2.2. Den Tatbestand des Steuerbetrugs gemäss Art. 186 Abs. 1 DBG erfüllt, wer zum Zwecke einer Steuerhinterziehung gefälschte, verfälschte oder inhaltlich unwahre Urkunden wie Geschäftsbücher, Bilanzen, Erfolgsrechnungen oder Lohnausweise und andere Bescheinigungen Dritter zur Täuschung gebraucht. Eine Steuerhinterziehung begeht in objektiver Hinsicht unter anderem, wer als Steuerpflichtiger bewirkt, dass eine Veranlagung zu Unrecht unterbleibt oder dass eine rechtskräftige Veranlagung unvollständig ist (Art. 175 Abs. 1 DBG).

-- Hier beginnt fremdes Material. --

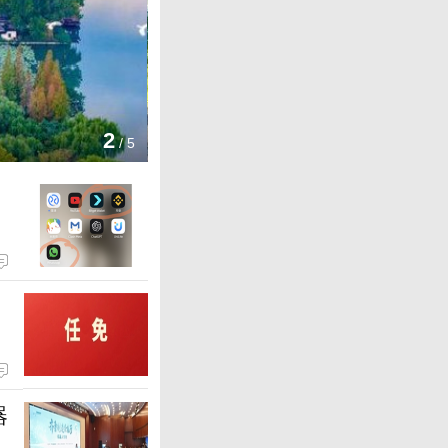
泉城消夏如何实现全民参与
千名骑手畅骑太行泉城1号风景
3
/
5
器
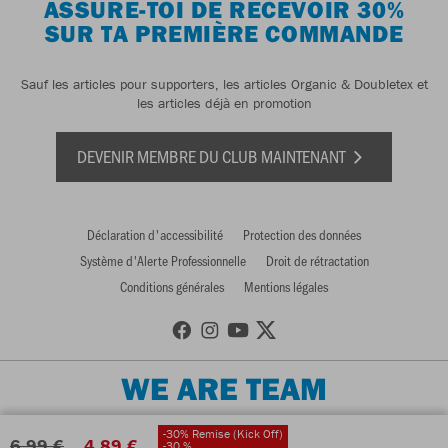
ASSURE-TOI DE RECEVOIR 30%
SUR TA PREMIÈRE COMMANDE
Sauf les articles pour supporters, les articles Organic & Doubletex et
les articles déjà en promotion
DEVENIR MEMBRE DU CLUB MAINTENANT
Déclaration d'accessibilité
Protection des données
Système d'Alerte Professionnelle
Droit de rétractation
Conditions générales
Mentions légales
WE ARE TEAM
-30% Remise (Kick Off)
6,99 €
4,89 €
-30 %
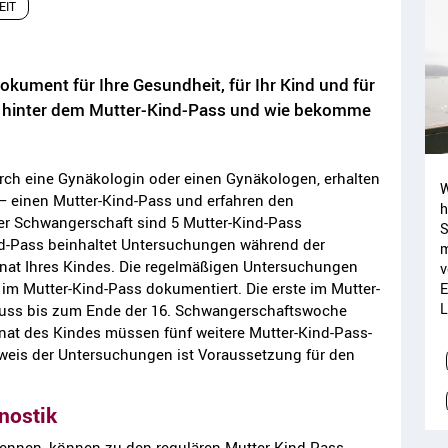
EIT
okument für Ihre Gesundheit, für Ihr Kind und für
kt hinter dem Mutter-Kind-Pass und wie bekomme
rch eine Gynäkologin oder einen Gynäkologen, erhalten
W
– einen Mutter-Kind-Pass und erfahren den
h
er Schwangerschaft sind 5 Mutter-Kind-Pass
S
d-Pass beinhaltet Untersuchungen während der
m
at Ihres Kindes. Die regelmäßigen Untersuchungen
v
im Mutter-Kind-Pass dokumentiert. Die erste im Mutter-
E
L
uss bis zum Ende der 16. Schwangerschaftswoche
at des Kindes müssen fünf weitere Mutter-Kind-Pass-
weis der Untersuchungen ist Voraussetzung für den
nostik
kennen, können zu den regulären Mutter-Kind-Pass-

2.3. Der Argumentation der Beschwerdeführer kann nicht gefolgt werden. Die Vorinstanz erwägt zutreffend, dass sich die Steuerhinterziehungsabsicht nicht zwingend auf die laufende Steuerperiode beziehen muss. Die allgemeine Formulierung in § 261 Abs. 1 StG/ZH und Art. 186 Abs. 1 DBG setzt nicht voraus, dass eine Steuerhinterziehung in derselben Steuerperiode angestrebt war. Angesichts der Möglichkeit des Verlustvortrags auf kommende Steuerjahre (Art. 31 DBG; § 29 StG/ZH) kann die Steuerhinterziehungsabsicht vielmehr auch gegeben sein, wenn die Gesellschaft in der betreffenden Steuererklärung Verluste ausweist (vgl. Urteil E. 3.1 f. S. 23 f.). Die Schuldsprüche wegen mehrfachen Steuerbetrugs sind bundesrechtskonform.
 
3.
3.1. Die Beschwerdeführer machen eine Verletzung des Anklagegrundsatzes geltend. Gegenstand der Anklage sei einzig der Gebrauch der unwahren Jahresrechnung im Veranlagungsverfahren betreffend die X.________ AG. Der Vorwurf, sie hätten die Absicht gehabt, ihre privaten Steuern zu verkürzen, sei von der Anklage nicht erfasst.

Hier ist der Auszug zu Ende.